Tauhid Uluhiyah : ialah mengimani bahwa hanya Allah lah yang berhak
disembah dan tidak ada sekutu baginya, oleh karena itu segala bentuk ibadah
yang kita kerjakan hanya kita tujukan kepada Allah saja, tidak boleh ada satu
ibadah pun yang kita tujukan kepada selain Allah.

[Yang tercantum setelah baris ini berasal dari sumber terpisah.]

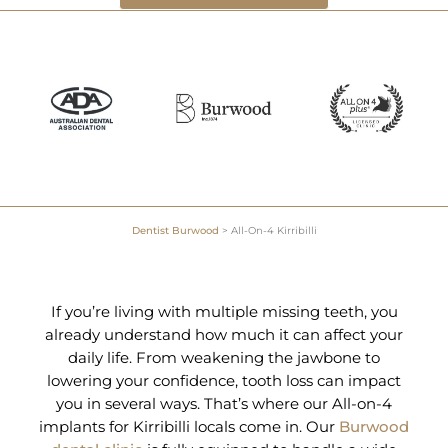
Dentist Burwood
>
All-On-4 Kirribilli
If you’re living with multiple missing teeth, you
already understand how much it can affect your
daily life. From weakening the jawbone to
lowering your confidence, tooth loss can impact
you in several ways. That’s where our All-on-4
implants for Kirribilli locals come in. Our
Burwood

Asma wa Sifat : Mengimani dan menetapkan apa yang sudah ditetapkan Allah
di dalam Al Quran dan oleh Nabi-Nya di dalam hadits mengenai nama dan sifat
Allah tanpa merubah makna, mengingkari, mendeskripsikan bentuk/cara, dan
memisalkan.
Dan ketiga tauhid tersebut harus dimiliki oleh setiap umat muslim karena
ketiga tauhid tersebut tidak bisa di pisah-pisahkan. Jika kita tidak mengimani
satu saja di antaranya, maka kita tergolong orang-orang musyrik.